7. Extension of factories and instruments of production owned by the state, the bringing into cultivation of waste lands, and the improvement of the soil generally in accordance with a common plan.
Americans call it corporate capacity, The Desert Entry Act and The Department of Agriculture… Thus read “controlled or subsidized” rather than “owned”… This is easily seen in these as well as the Department of Commerce and Labor, Department of Interior, the Environmental Protection Agency, Bureau of Land Management, Bureau of Reclamation, Bureau of Mines, National Park Service, and the IRS control of business through corporate regulations.
8. Equal liability of all to labor. Establishment of industrial armies, especially for agriculture.
Americans call it Minimum Wage and slave labor like dealing with our Most Favored Nation trade partner; i.e. Communist China. We see it in practice via the Social Security Administration and The Department of Labor. The National debt and inflation caused by the communal bank has caused the need for a two “income” family. Woman in the workplace since the 1920′s, the 19th amendment of the U.S. Constitution, the Civil Rights Act of 1964, assorted Socialist Unions, affirmative action, the Federal Public Works Program and of course Executive order 11000.
9. Combination of agriculture with manufacturing industries, gradual abolition of the distinction between town and country, by a more equitable distribution of population over the country.
Americans call it the Planning Reorganization act of 1949 , zoning (Title 17 1910-1990) and Super Corporate Farms, as well as Executive orders 11647, 11731 (ten regions) and Public “law” 89-136. These provide for forced relocations and forced sterilization programs, like in China.
10. Free education for all children in public schools.

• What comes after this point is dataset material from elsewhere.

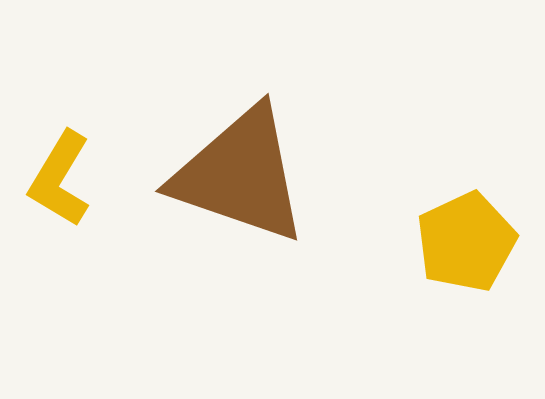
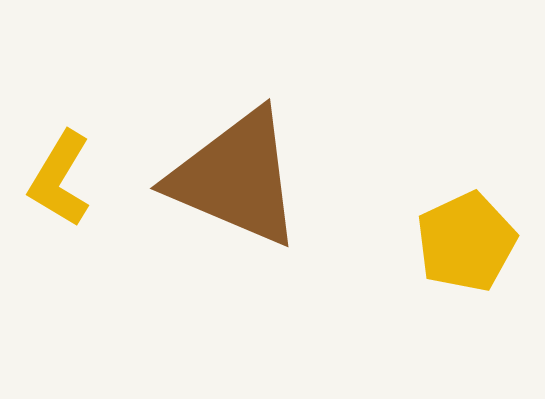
brown triangle: moved 4 px left, 3 px down; rotated 4 degrees clockwise
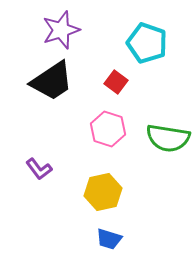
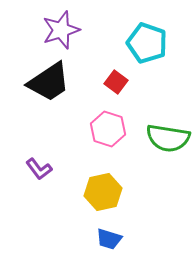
black trapezoid: moved 3 px left, 1 px down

Abolition of children’s factory labor in its present form. Combination of education with industrial production.
Americans are being taxed to support what we call ‘public’ schools, but are actually “government force-tax-funded schools ” Even private schools are government regulated. The purpose is to train the young to work for the communal debt system. We also call it the Department of Education, the NEA and Outcome Based “Education” . These are used so that all children can be indoctrinated and inculcated with the government propaganda, like “majority rules”, and “pay your fair share”. WHERE are the words “fair share” in the Constitution, Bill of Rights or the Internal Revenue Code (Title 26)?? NO WHERE is “fair share” even suggested !! The philosophical concept of “fair share” comes from the Communist maxim, “From each according to their ability, to each according to their need! This concept is pure socialism. … America was made the greatest society by its private initiative WORK ETHIC … Teaching ourselves and others how to “fish” to be self sufficient and produce plenty of EXTRA commodities to if so desired could be shared with others who might be “needy”… Americans have always voluntarily been the MOST generous and charitable society on the planet.
Do you notice how many of the 10 Planks have been implemented?  The answer is, of course, ALL of them.
But much more interesting, is how most of them dovetail with the globalist agenda…  Which is why they were implemented so easily.  Basically, real Americans are fighting against not one, but two internal enemies, that are Hell-bent on destroying the U.S.A.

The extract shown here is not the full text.